It’s an interesting start for the Factory Smokes Maduro; it takes me a few puffs to gather myself, eventually interpreting the profile as a mixture of burning brush, chocolate, and natural tobacco sweetness. Each puff seems to begin with a jarring harshness, eventually mellowing into a surprisingly flavorful mid-section, before finishing with an underlying sweetness (and a return to harshness in the late finish). Additional flavors to materialize in the first half come in the form of a woodsy smokiness, bitter cocoa, and Cherry Coke (perhaps the cigar’s most interesting/unique characteristic).

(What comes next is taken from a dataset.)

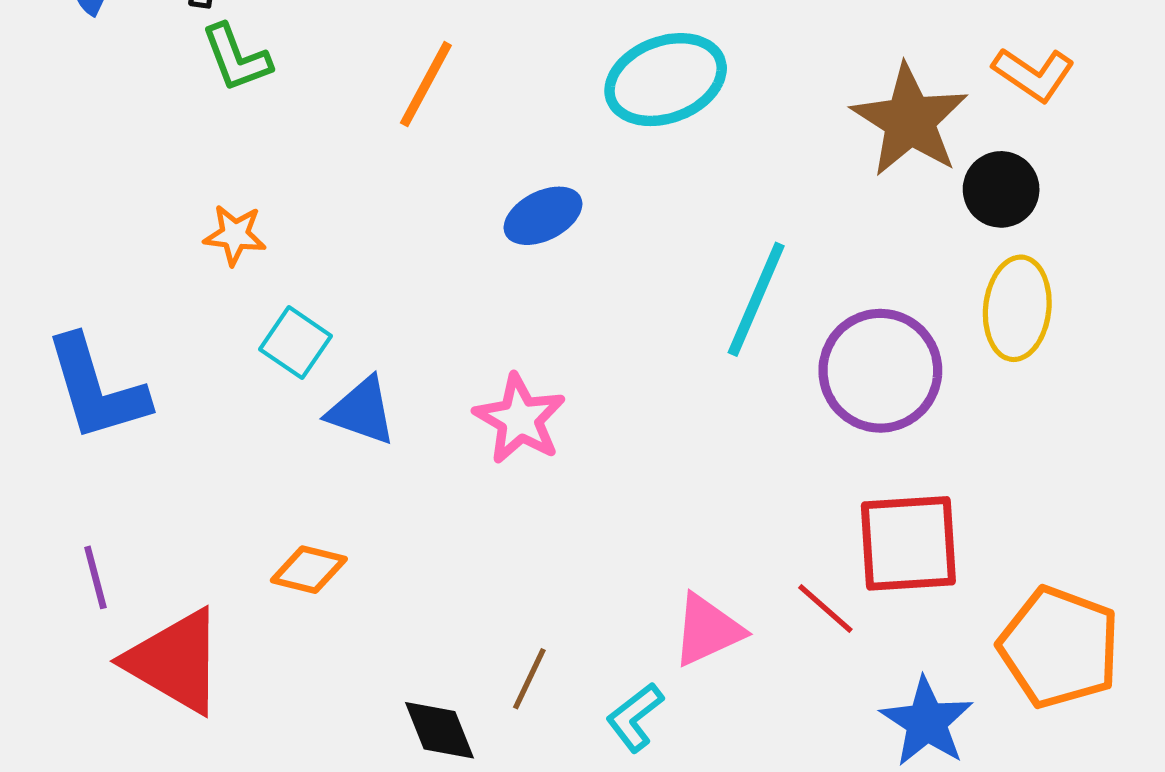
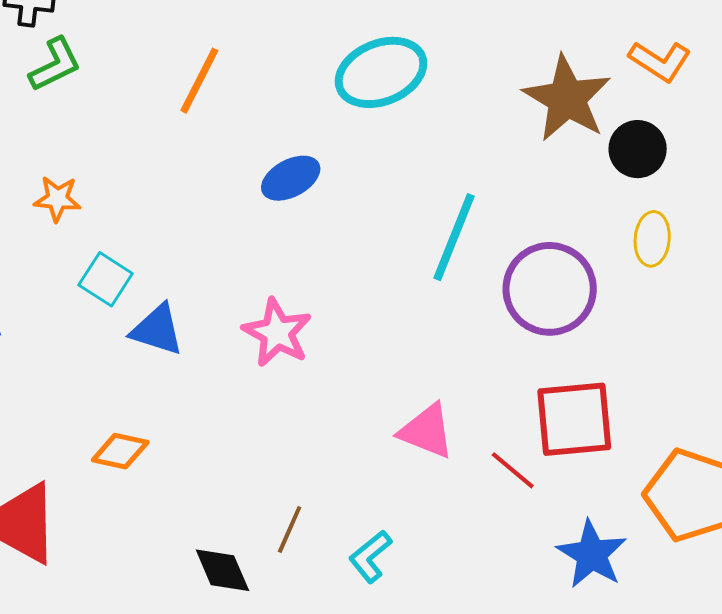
green L-shape: (236, 58) -> (55, 64), turned -94
yellow ellipse: (1017, 308) -> (652, 239), size x0.7
pink triangle: (707, 630) -> (427, 431), moved, turned 48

Despite the rough appearance, this toro boasts a much better construction than anticipated. The burn line is wavy at worst, accumulating semi-solid chunks of white ash that seem to hold for around an inch and a half. In true Drew Estate fashion, the cigar spews with smoke; it’s not quite up to the volcanic stream of smoke found throughout the Liga Privada series, but still greater than average. The draw proves slightly more firm than the pre-light, but it’s still very favorable—about two ticks firmer than dead medium. In terms of overall profile, the smoke nearly medium on all fronts—perhaps slightly lighter in the strength department.

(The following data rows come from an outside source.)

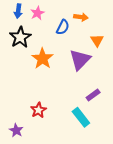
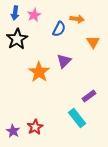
orange star: (42, 59) -> (39, 72), moved
purple triangle: (80, 60) -> (64, 61), moved, size x0.7
red star: (38, 110) -> (35, 127), moved

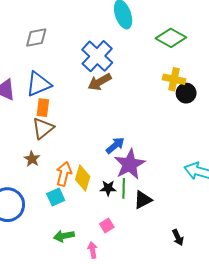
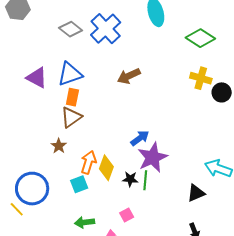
gray diamond: (36, 38) -> (71, 29), turned 45
blue cross: (97, 56) -> (106, 29), moved
black circle: (186, 93) -> (222, 92), moved
black triangle: (143, 200) -> (196, 193), moved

Just a friendly reminder: this is a full-grown toro that costs less than two dollars.
Where the first half of the smoking experience far surpassed the cigar’s thrifty price, it seemed that the latter half was more in line with my preconceived notions of the mixed-filler style… Clay-like flavors were the first sign that things were becoming… a bit odd. This led to an earth-forward profile, with an off-putting astringency on the finish. Dark, roasted notes and tar-like flavors dominate the cigar’s later portions, with a final, somewhat positive flavor of burnt pumpkin seeds shining through before the conclusion.
Would I Smoke This Cigar Again?
Easy answer—I sure will!
Despite some bitterness and a second half that may warrant tossing long before you may be accustomed to, the Factory Smokes Maduro’s great construction, draw, enjoyable flavors throughout the first half, and insanely affordable price make for an easy recommendation.
With a cigar of this nature, the old adages of “treating a cigar like a woman” need not apply. Drew Estate admits as much, stating in a press release, “A handmade value priced line of cigars perfect for sharing with your friends on a Monday, mowing the lawn, washing the car, you know, smoke it, enjoy it, toss it if you must, then grab another.”
Say it with me: this is a TWO-DOLLAR cigar!
- All four Factory Smokes cigars use the same binder/filler, swapping the wrapper to offer different experiences.
- With names such as “Maduro,” “Sun Grown,” and “Shade,” one would be forgiven for mistaking the line as “factory seconds” of Drew Estate’s Undercrown series (with all three UC blends sharing the same secondary names), but the Factory Smokes are actually only similar in name (and perhaps wrapper varietal).
- After smoking all four Factory Smokes back to back, I’d rank/score them as such: Maduro (73) > Shade (73) > Sun Grown (69) > Sweet (62).
- There is enough flavor in the first half of each of these blends to warrant the $2 price point.
- As Cigar Dojo primarily reviews premium cigars, it was an interesting experiment to see where a non-premium would land on the 100-point scale. Ideologically, our scale is large enough to accommodate cigars of all styles, with “convenient store” cigars taking up the first 20-ish points, machine-made cigars roughly ranging from 20 to 40 points, mixed-fill cigars landing in the 40 to 75 range, factory seconds scoring between 60 and 85, and traditional premiums ranging from 70 to 100. Of course, any of these cigar styles could be scored outside of these numbers, but this offers an idea of how the 100-point system takes into account all cigar styles.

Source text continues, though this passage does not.